WHAT TO PRODUCE
Start to finish, retype the entries exactly while omitting the pictures.

DATASET ENTRIES
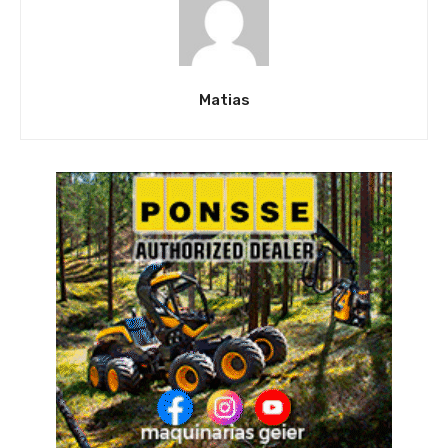
Matias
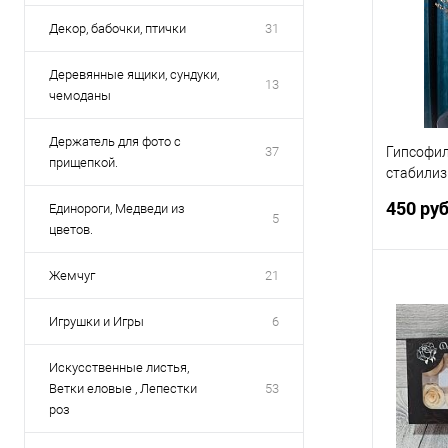
В избр
Декор, бабочки, птички
31
Деревянные ящики, сундуки,
13
чемоданы
Держатель для фото с
37
Гипсофи
прищепкой.
стабилиз
натураль
450 ру
Единороги, Медведи из
5
цветов.
Жемчуг
21
Игрушки и Игры
6
Купить
Искусственные листья,
В избр
Ветки еловые , Лепестки
53
роз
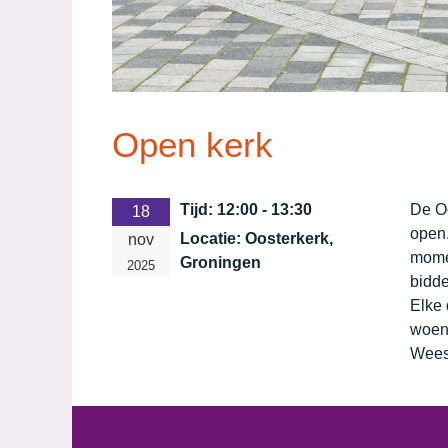
Open kerk
Tijd:
12:00 - 13:30
De O
18
open.
Locatie:
Oosterkerk,
nov
momen
Groningen
2025
bidde
Elke 
woen
Wees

TASK ANSWER
Matias
В избр
Декор, бабочки, птички
31
Деревянные ящики, сундуки,
13
чемоданы
Держатель для фото с
37
Гипсофи
прищепкой.
стабилиз
натураль
450 ру
Единороги, Медведи из
5
цветов.
Жемчуг
21
Игрушки и Игры
6
Купить
Искусственные листья,
В избр
Ветки еловые , Лепестки
53
роз
Open kerk
Tijd:
12:00 - 13:30
De O
18
open.
Locatie:
Oosterkerk,
nov
momen
Groningen
2025
bidde
Elke 
woen
Wees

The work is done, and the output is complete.